═══ Material to process
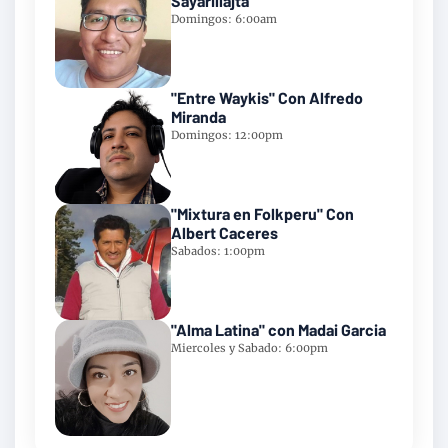
Sayarillajta
Domingos: 6:00am
"Entre Waykis" Con Alfredo
Miranda
Domingos: 12:00pm
"Mixtura en Folkperu" Con
Albert Caceres
Sabados: 1:00pm
"Alma Latina" con Madai Garcia
Miercoles y Sabado: 6:00pm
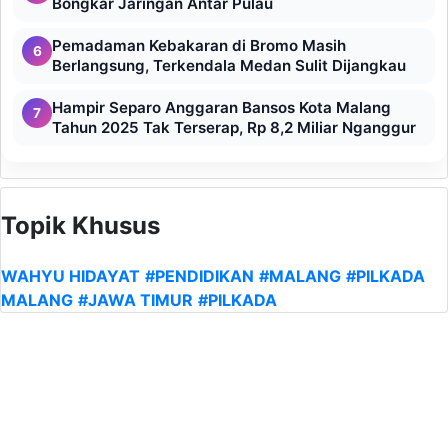
Bongkar Jaringan Antar Pulau
Pemadaman Kebakaran di Bromo Masih
6
Berlangsung, Terkendala Medan Sulit Dijangkau
Hampir Separo Anggaran Bansos Kota Malang
7
Tahun 2025 Tak Terserap, Rp 8,2 Miliar Nganggur
Topik Khusus
WAHYU HIDAYAT
#PENDIDIKAN
#MALANG
#PILKADA
MALANG
#JAWA TIMUR
#PILKADA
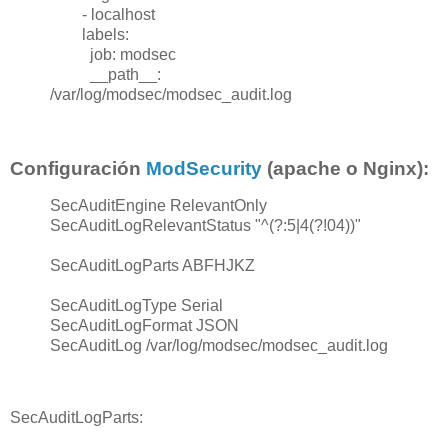
- localhost
labels:
job: modsec
__path__:
/var/log/modsec/modsec_audit.log
Configuración
ModSecurity
(apache o Nginx):
SecAuditEngine RelevantOnly
SecAuditLogRelevantStatus "^(?:5|4(?!04))"
SecAuditLogParts ABFHJKZ
SecAuditLogType Serial
SecAuditLogFormat JSON
SecAuditLog /var/log/modsec/modsec_audit.log
SecAuditLogParts:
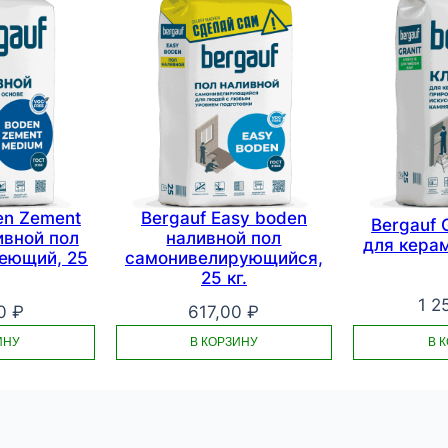
en Zement
Bergauf Easy boden
Bergauf 
ивной пол
наливной пол
для керам
еющий, 25
самонивелирующийся,
25 кг.
1 2
00
₽
617,00
₽
В 
ИНУ
В КОРЗИНУ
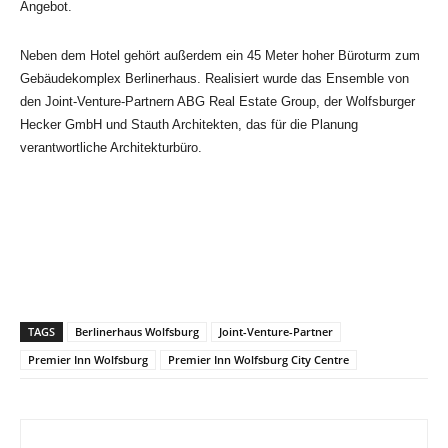
Angebot.
Neben dem Hotel gehört außerdem ein 45 Meter hoher Büroturm zum
Gebäudekomplex Berlinerhaus. Realisiert wurde das Ensemble von
den Joint-Venture-Partnern ABG Real Estate Group, der Wolfsburger
Hecker GmbH und Stauth Architekten, das für die Planung
verantwortliche Architekturbüro.
TAGS
Berlinerhaus Wolfsburg
Joint-Venture-Partner
Premier Inn Wolfsburg
Premier Inn Wolfsburg City Centre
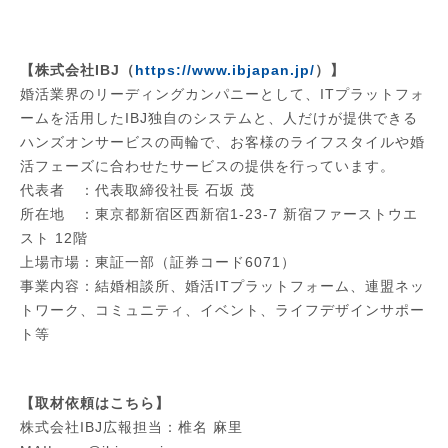
【株式会社IBJ（
https://www.ibjapan.jp/
）】
婚活業界のリーディングカンパニーとして、ITプラットフォ
ームを活用したIBJ独自のシステムと、人だけが提供できる
ハンズオンサービスの両輪で、お客様のライフスタイルや婚
活フェーズに合わせたサービスの提供を行っています。
代表者 ：代表取締役社長 石坂 茂
所在地 ：東京都新宿区西新宿1-23-7 新宿ファーストウエ
スト 12階
上場市場：東証一部（証券コード6071）
事業内容：結婚相談所、婚活ITプラットフォーム、連盟ネッ
トワーク、コミュニティ、イベント、ライフデザインサポー
ト等
【取材依頼はこちら】
株式会社IBJ広報担当：椎名 麻里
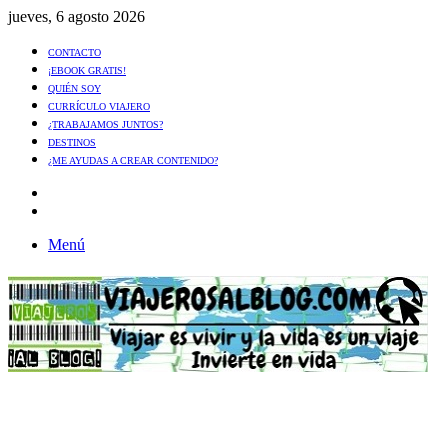
jueves, 6 agosto 2026
CONTACTO
¡EBOOK GRATIS!
QUIÉN SOY
CURRÍCULO VIAJERO
¿TRABAJAMOS JUNTOS?
DESTINOS
¿ME AYUDAS A CREAR CONTENIDO?
Artículo
al
Buscar
azar
Menú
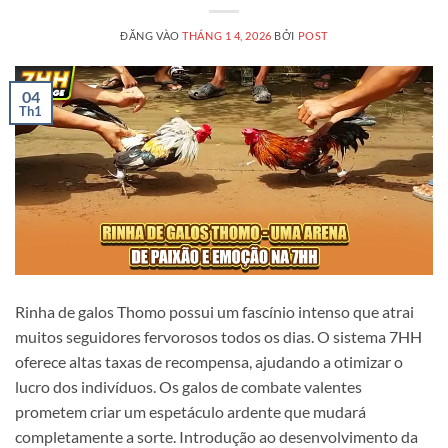
ĐĂNG VÀO
THÁNG 1 4, 2026
BỞI
POST
04
Th1
Rinha de galos Thomo possui um fascínio intenso que atrai
muitos seguidores fervorosos todos os dias. O sistema 7HH
oferece altas taxas de recompensa, ajudando a otimizar o
lucro dos indivíduos. Os galos de combate valentes
prometem criar um espetáculo ardente que mudará
completamente a sorte. Introdução ao desenvolvimento da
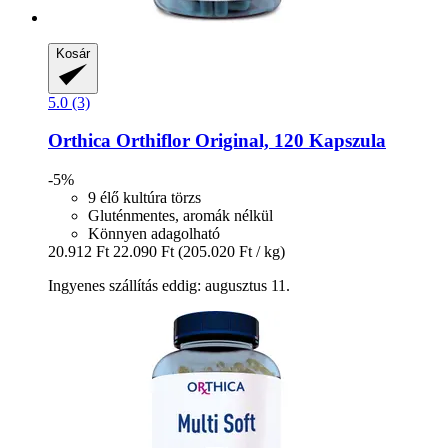
Kosár
5.0 (3)
Orthica
Orthiflor Original, 120 Kapszula
-5%
9 élő kultúra törzs
Gluténmentes, aromák nélkül
Könnyen adagolható
20.912 Ft
22.090 Ft
(205.020 Ft / kg)
Ingyenes szállítás eddig: augusztus 11.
══════
What is required:
The answer must be an exact copy of the lines from the one containing "muitos seguidores fervorosos" through the last line of the records, and nothing else. Pictures do not belong in it.

Answer section:
muitos seguidores fervorosos todos os dias. O sistema 7HH
oferece altas taxas de recompensa, ajudando a otimizar o
lucro dos indivíduos. Os galos de combate valentes
prometem criar um espetáculo ardente que mudará
completamente a sorte. Introdução ao desenvolvimento da
Kosár
5.0 (3)
Orthica
Orthiflor Original, 120 Kapszula
-5%
9 élő kultúra törzs
Gluténmentes, aromák nélkül
Könnyen adagolható
20.912 Ft
22.090 Ft
(205.020 Ft / kg)
Ingyenes szállítás eddig: augusztus 11.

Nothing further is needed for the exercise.